"Quero imaginar sob que novos traços o despotismo poderia produzir-se no mundo... Depois de ter colhido em suas mãos poderosas cada indivíduo e de moldá-los a seu gosto, o governo estende seus braços sobre toda a sociedade... Não quebra as vontades, mas as amolece, submete e dirige... Raramente força a agir, mas opõe-se sem cessar a que se aja; não destrói, impede que se nasça; não tiraniza, incomoda, oprime, extingue, abestalha e reduz enfim cada nação a não ser mais que um rebanho de animais tímidos, do qual o governo é o pastor. (...)
A imprensa é, por excelência, o instrumento democrático da liberdade." Alexis de Tocqueville
(1805-1859)

"A democracia é a pior forma de governo imaginável, à exceção de todas as outras que foram experimentadas." Winston Churchill.

terça-feira, 24 de junho de 2014

POUCA MUDANÇA

Discursos na convenção do PT não ocultam contradições do partido e repetem visão estereotipada sobre o debate político brasileiro

Continuidade e mudança: este seria o eixo que, nominalmente, orienta a campanha pela reeleição de Dilma Rousseff à Presidência da República. Não sem habilidade, o lema procura dar conotação positiva às atuais dificuldades da postulação petista.

Com a popularidade em baixa, num clima de pessimismo econômico, Dilma não tem como se apresentar ao eleitorado sem acenar com alguma correção de rumos.

Ao mesmo tempo, busca reassegurar os que a apoiam --e a manutenção das políticas sociais aprofundadas a partir do governo Lula constitui, por assim dizer, o marco mínimo a partir do qual traçar o discurso de campanha.

Embora o binômio da continuidade e da mudança expresse um equilíbrio retórico delicado, não se trata, em tese, de nenhuma quadratura do círculo. Mas os problemas dessa formulação se amplificam quando se tenta concretizá-la.

Vieram acrescidos de sérias contradições, aliás, na cerimônia de oficialização da candidatura Dilma, ocorrida neste sábado (21).

Mudanças, por certo, são necessárias; mas quais? Além de promessas requentadas sobre desburocratização, universalização da banda larga e reforma política, em torno de que prioridades se aglutina o heterogêneo espectro de alianças partidárias que, agora com a exceção do PTB, supostamente daria base parlamentar aos projetos legislativos de Dilma?

Quanto à "continuidade", tampouco é claro o que significa.
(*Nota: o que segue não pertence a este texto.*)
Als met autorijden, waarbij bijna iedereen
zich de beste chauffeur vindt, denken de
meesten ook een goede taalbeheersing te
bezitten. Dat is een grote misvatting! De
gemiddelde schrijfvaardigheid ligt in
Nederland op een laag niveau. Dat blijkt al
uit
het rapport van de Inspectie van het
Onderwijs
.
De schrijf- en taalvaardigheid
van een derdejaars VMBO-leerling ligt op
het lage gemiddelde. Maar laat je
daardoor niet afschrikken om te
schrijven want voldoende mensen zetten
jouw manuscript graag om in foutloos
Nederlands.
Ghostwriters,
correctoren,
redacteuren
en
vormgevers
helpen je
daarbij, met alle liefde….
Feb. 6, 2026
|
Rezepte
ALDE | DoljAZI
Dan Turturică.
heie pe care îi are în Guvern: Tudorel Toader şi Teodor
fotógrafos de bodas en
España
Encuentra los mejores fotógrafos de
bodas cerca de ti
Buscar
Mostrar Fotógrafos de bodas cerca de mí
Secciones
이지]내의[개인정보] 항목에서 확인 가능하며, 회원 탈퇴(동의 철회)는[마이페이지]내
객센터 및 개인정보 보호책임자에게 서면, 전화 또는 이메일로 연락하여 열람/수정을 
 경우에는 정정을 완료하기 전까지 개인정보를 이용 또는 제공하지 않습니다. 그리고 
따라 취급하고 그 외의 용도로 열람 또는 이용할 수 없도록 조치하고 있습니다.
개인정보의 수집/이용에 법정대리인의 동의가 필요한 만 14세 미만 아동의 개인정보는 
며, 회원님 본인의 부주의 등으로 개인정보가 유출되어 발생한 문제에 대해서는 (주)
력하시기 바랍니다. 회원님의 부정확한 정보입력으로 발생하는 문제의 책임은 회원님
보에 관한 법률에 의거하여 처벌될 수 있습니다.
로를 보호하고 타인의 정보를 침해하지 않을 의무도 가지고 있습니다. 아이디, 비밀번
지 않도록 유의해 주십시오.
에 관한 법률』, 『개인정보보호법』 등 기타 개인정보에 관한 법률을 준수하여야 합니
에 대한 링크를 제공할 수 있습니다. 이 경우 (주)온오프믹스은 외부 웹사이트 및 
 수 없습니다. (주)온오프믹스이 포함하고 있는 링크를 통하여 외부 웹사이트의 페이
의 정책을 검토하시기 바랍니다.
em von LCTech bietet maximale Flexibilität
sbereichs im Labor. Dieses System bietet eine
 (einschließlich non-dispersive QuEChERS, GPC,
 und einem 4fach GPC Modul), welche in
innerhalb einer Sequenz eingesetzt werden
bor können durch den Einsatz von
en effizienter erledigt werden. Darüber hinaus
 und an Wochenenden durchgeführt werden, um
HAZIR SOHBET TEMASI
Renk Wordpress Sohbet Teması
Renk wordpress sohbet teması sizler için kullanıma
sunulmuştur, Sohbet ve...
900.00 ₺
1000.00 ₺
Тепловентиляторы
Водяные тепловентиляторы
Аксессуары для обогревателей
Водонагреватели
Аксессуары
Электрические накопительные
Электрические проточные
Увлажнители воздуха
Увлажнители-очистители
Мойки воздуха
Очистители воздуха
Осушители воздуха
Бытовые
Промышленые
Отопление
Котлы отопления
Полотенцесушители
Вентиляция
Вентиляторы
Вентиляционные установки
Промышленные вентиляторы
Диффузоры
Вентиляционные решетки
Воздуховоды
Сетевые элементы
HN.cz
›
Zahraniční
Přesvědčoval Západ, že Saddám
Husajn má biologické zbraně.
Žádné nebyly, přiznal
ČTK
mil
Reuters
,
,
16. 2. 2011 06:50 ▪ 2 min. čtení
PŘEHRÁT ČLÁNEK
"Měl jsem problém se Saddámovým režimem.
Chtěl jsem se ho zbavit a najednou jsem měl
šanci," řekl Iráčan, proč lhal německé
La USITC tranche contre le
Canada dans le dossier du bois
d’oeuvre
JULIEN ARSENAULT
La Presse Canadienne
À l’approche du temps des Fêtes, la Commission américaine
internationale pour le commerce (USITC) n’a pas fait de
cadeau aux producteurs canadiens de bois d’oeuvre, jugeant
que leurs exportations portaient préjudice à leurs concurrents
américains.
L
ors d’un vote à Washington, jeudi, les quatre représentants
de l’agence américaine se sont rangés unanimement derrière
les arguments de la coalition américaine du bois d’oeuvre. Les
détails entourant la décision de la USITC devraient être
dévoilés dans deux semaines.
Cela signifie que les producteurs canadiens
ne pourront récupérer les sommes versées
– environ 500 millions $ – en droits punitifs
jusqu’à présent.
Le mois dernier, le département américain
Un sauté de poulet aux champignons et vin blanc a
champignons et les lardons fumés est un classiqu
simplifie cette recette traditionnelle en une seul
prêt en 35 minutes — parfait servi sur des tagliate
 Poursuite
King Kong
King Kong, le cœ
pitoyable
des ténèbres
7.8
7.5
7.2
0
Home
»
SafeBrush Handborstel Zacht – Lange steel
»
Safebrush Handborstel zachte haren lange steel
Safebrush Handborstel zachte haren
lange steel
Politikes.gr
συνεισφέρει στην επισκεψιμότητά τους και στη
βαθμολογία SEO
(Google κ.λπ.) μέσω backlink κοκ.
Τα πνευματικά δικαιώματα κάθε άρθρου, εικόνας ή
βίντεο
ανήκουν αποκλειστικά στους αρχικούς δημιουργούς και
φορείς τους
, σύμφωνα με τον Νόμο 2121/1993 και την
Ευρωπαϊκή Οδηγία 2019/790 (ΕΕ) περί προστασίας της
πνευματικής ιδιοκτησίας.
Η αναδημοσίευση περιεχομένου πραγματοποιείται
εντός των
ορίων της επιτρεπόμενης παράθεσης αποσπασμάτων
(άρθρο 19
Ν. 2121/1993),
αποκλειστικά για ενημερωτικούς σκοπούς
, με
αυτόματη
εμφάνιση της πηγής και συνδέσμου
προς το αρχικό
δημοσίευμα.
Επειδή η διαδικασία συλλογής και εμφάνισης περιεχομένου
Até mesmo os setores mais entusiastas do petismo sabem que a lista das demandas sociais tende a ser inesgotável, e que a pauta de benefícios agora colocada pela sociedade é de outra natureza.

A bandeira da continuidade só se sustenta, em termos eleitorais, por meio de outro recurso: o da demonização do adversário. Seria para evitar uma "volta ao passado" --com o fantasma de um declínio no nível de renda dos mais pobres-- que valeria a pena manter tudo como está.

Surge a partir daí um outro binômio, este sim perverso, na orientação da campanha petista. Enquanto a candidata Dilma Rousseff aposta num perfil mais simpático e aberto ao diálogo com outros setores da sociedade, em especial o empresariado, Lula e outras figuras do PT alimentam a sede de maniqueísmo da militância.

Na convenção de sábado, alternou-se a atitude vitimizante que atribui a conspirações de direita o "ódio" contra o PT e o discurso inverso, o do ataque indiscriminado. Nesse mar de contradições em que o partido navega, o dedo apontado contra as "elites brancas" não impede a mão estendida a antigos defensores do regime militar.